### WORK TASK:
Give a count of the lines below that have the string "pregnancy" in them, with no other words.

### PROVIDED MATERIAL:
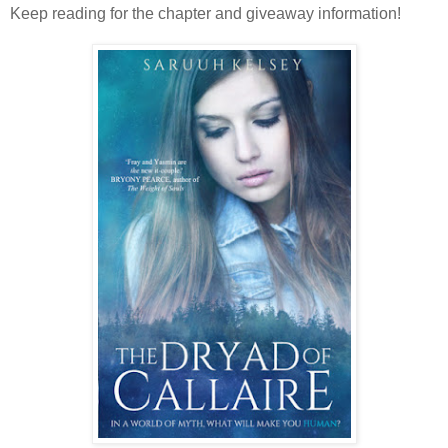
Keep reading for the chapter and giveaway information!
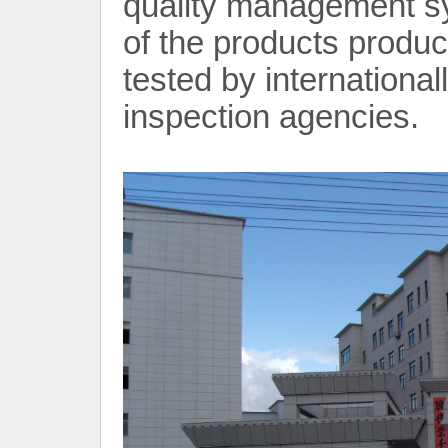
quality management sy
of the products prod
tested by internationa
inspection agencies.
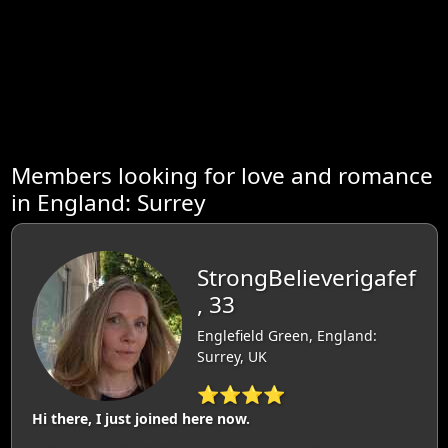
Members looking for love and romance
in England: Surrey
StrongBelieverigafef
, 33
Englefield Green, England:
Surrey, UK
⭐⭐⭐⭐
Hi there, I just joined here now.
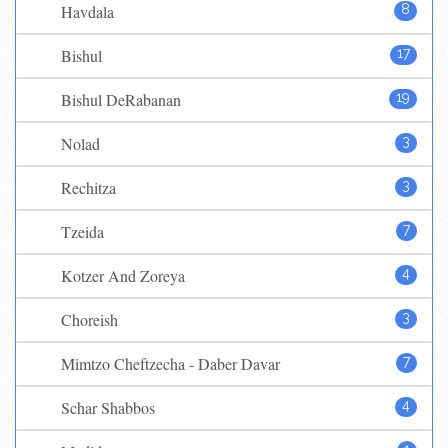
Havdala
8
Bishul
17
Bishul DeRabanan
19
Nolad
3
Rechitza
3
Tzeida
7
Kotzer And Zoreya
4
Choreish
3
Mimtzo Cheftzecha - Daber Davar
7
Schar Shabbos
4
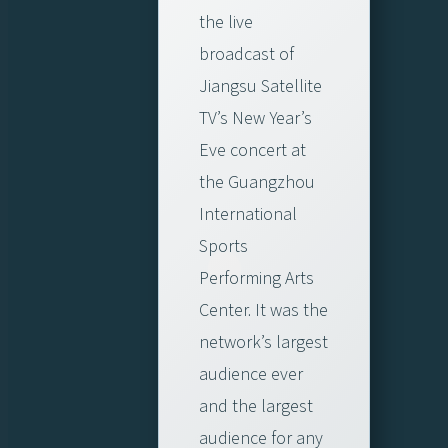
the live
broadcast of
Jiangsu Satellite
TV’s New Year’s
Eve concert at
the Guangzhou
International
Sports
Performing Arts
Center. It was the
network’s largest
audience ever
and the largest
audience for any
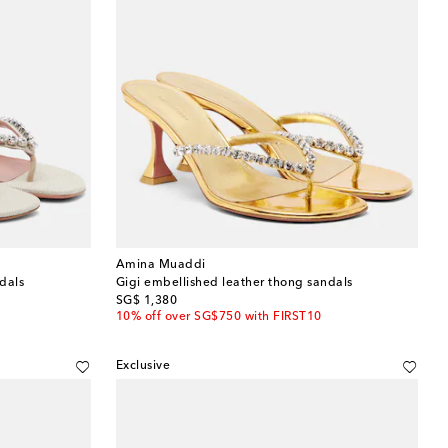
Amina Muaddi
dals
Gigi embellished leather thong sandals
original price
SG$ 1,380
10% off over SG$750 with FIRST10
Exclusive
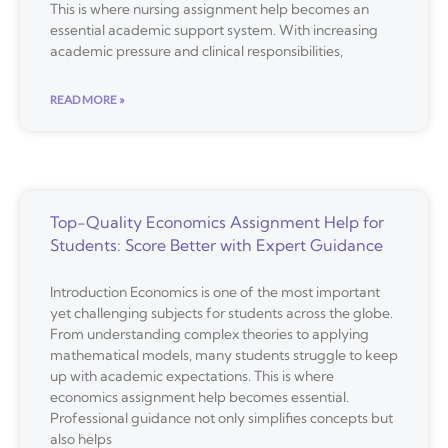
This is where nursing assignment help becomes an
essential academic support system. With increasing
academic pressure and clinical responsibilities,
READ MORE »
Top-Quality Economics Assignment Help for
Students: Score Better with Expert Guidance
Introduction Economics is one of the most important
yet challenging subjects for students across the globe.
From understanding complex theories to applying
mathematical models, many students struggle to keep
up with academic expectations. This is where
economics assignment help becomes essential.
Professional guidance not only simplifies concepts but
also helps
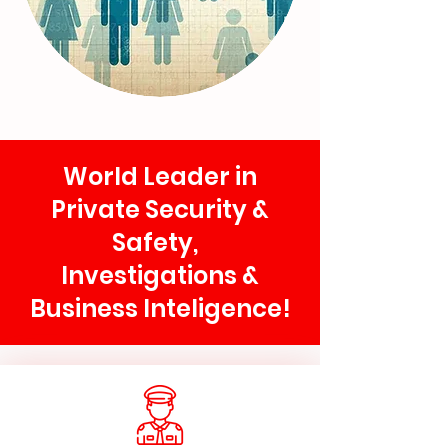
World Leader in
Private Security &
Safety,
Investigations &
Business Inteligence!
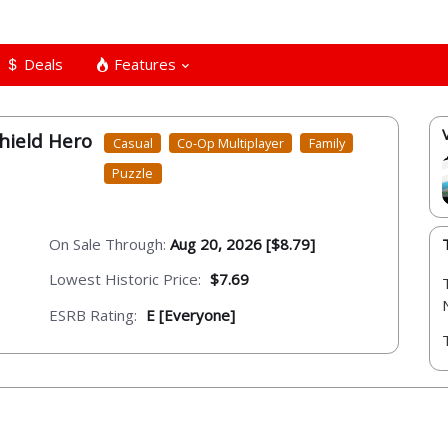
Deals
Features
hield Hero
Casual
Co-Op Multiplayer
Family
Puzzle
On Sale Through:
Aug 20, 2026 [$8.79]
Lowest Historic Price:
$7.69
ESRB Rating:
E [Everyone]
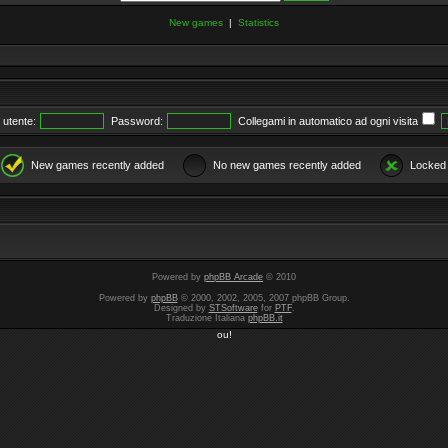
New games
|
Statistics
utente:
Password:
Collegami in automatico ad ogni visita
New games recently added
No new games recently added
Locked
Powered by
phpBB Arcade
© 2010
Powered by
phpBB
© 2000, 2002, 2005, 2007 phpBB Group.
Designed by
STSoftware
for
PTF
.
Traduzione Italiana
phpBB.it
ou!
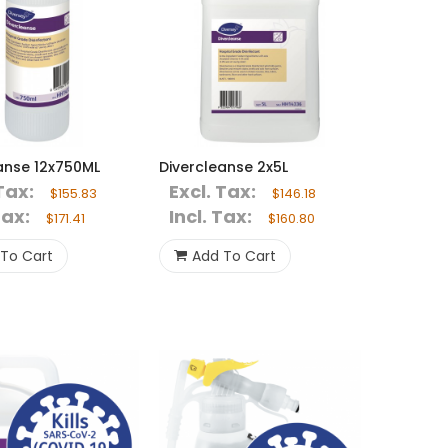
anse 12x750ML
Divercleanse 2x5L
Tax:
Excl. Tax:
$155.83
$146.18
Tax:
Incl. Tax:
$171.41
$160.80
To Cart
Add To Cart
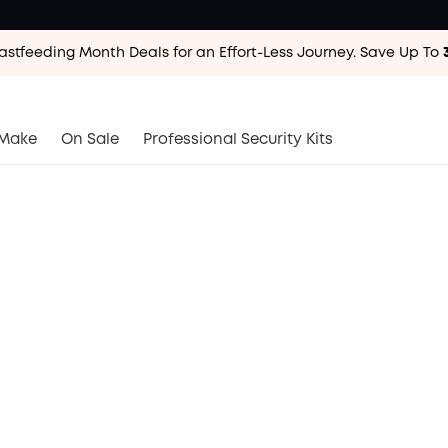
astfeeding Month Deals for an Effort-Less
Journey. Save Up To
astfeeding Month Deals for an Effort-Less
Journey. Save Up To
astfeeding Month Deals for an Effort-Less
Journey. Save Up To
Make
On Sale
Professional Security Kits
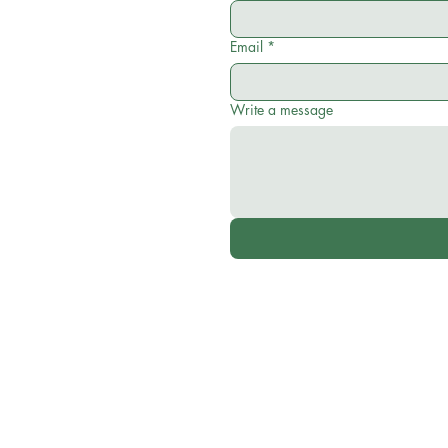
Email
*
Write a message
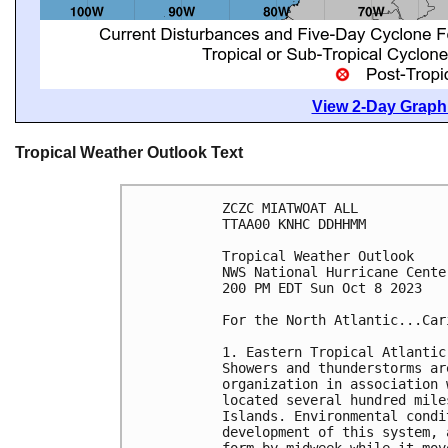
View 2-Day Graphi
Tropical Weather Outlook Text
ZCZC MIATWOAT ALL

TTAA00 KNHC DDHHMM

Tropical Weather Outlook

NWS National Hurricane Cente
200 PM EDT Sun Oct 8 2023

For the North Atlantic...Car
1. Eastern Tropical Atlantic 
Showers and thunderstorms ar
organization in association 
located several hundred mile
Islands. Environmental condi
development of this system, 
form by midweek while it mov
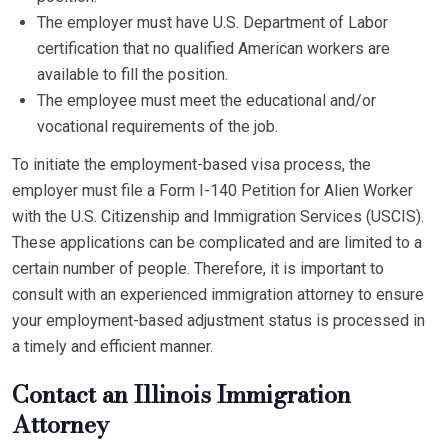
The employer must have U.S. Department of Labor
certification that no qualified American workers are
available to fill the position.
The employee must meet the educational and/or
vocational requirements of the job.
To initiate the employment-based visa process, the
employer must file a Form I-140 Petition for Alien Worker
with the U.S. Citizenship and Immigration Services (USCIS).
These applications can be complicated and are limited to a
certain number of people. Therefore, it is important to
consult with an experienced immigration attorney to ensure
your employment-based adjustment status is processed in
a timely and efficient manner.
Contact an Illinois Immigration
Attorney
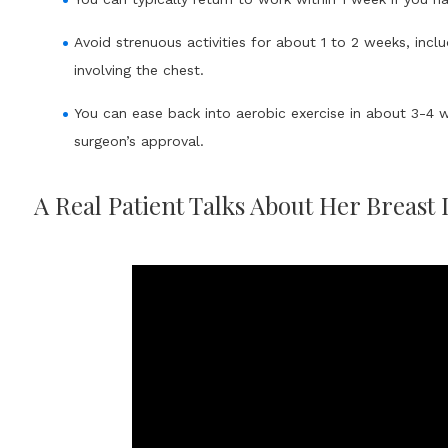
Avoid strenuous activities for about 1 to 2 weeks, includ
involving the chest.
You can ease back into aerobic exercise in about 3-4 
surgeon’s approval.
A Real Patient Talks About Her Breast 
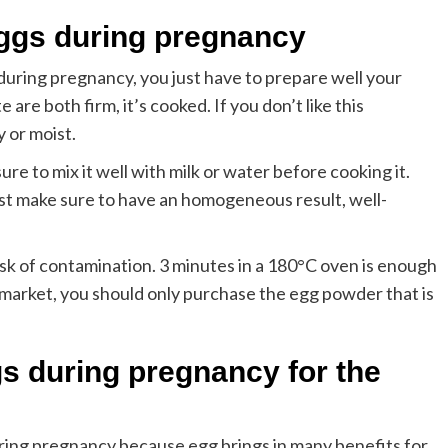
eggs during pregnancy
 during pregnancy, you just have to prepare well your
are both firm, it’s cooked. If you don’t like this
y or moist.
e to mix it well with milk or water before cooking it.
Just make sure to have an homogeneous result, well-
risk of contamination. 3 minutes in a 180°C oven is enough
permarket, you should only purchase the egg powder that is
s during pregnancy for the
ing pregnancy because egg brings in many benefits for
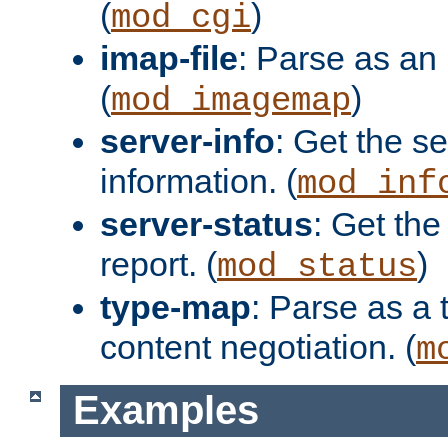
(
)
mod_cgi
imap-file
: Parse as an 
(
)
mod_imagemap
server-info
: Get the se
information. (
mod_inf
server-status
: Get the
report. (
)
mod_status
type-map
: Parse as a 
content negotiation. (
m
Examples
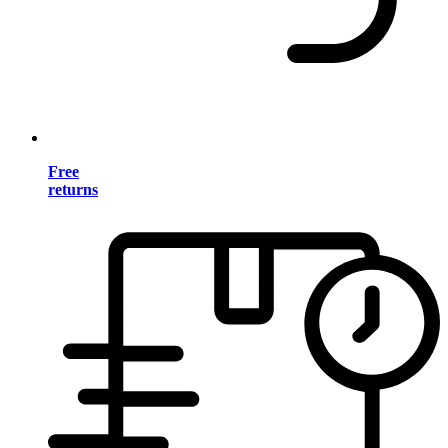
Free
returns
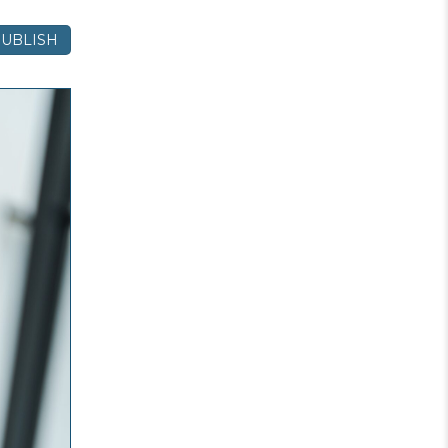
UBLISH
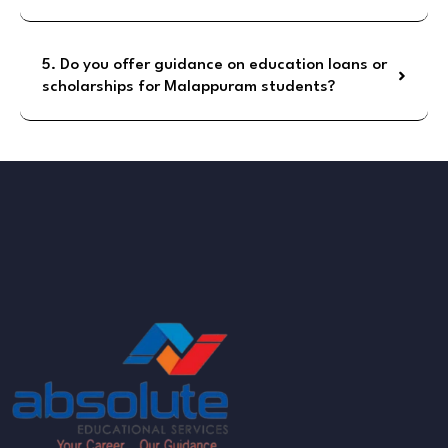
5. Do you offer guidance on education loans or
scholarships for Malappuram students?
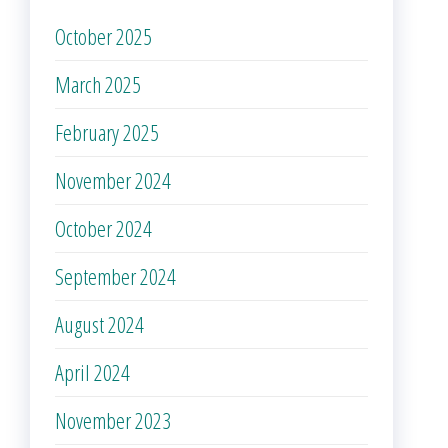
October 2025
March 2025
February 2025
November 2024
October 2024
September 2024
August 2024
April 2024
November 2023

### RESPONSE:
4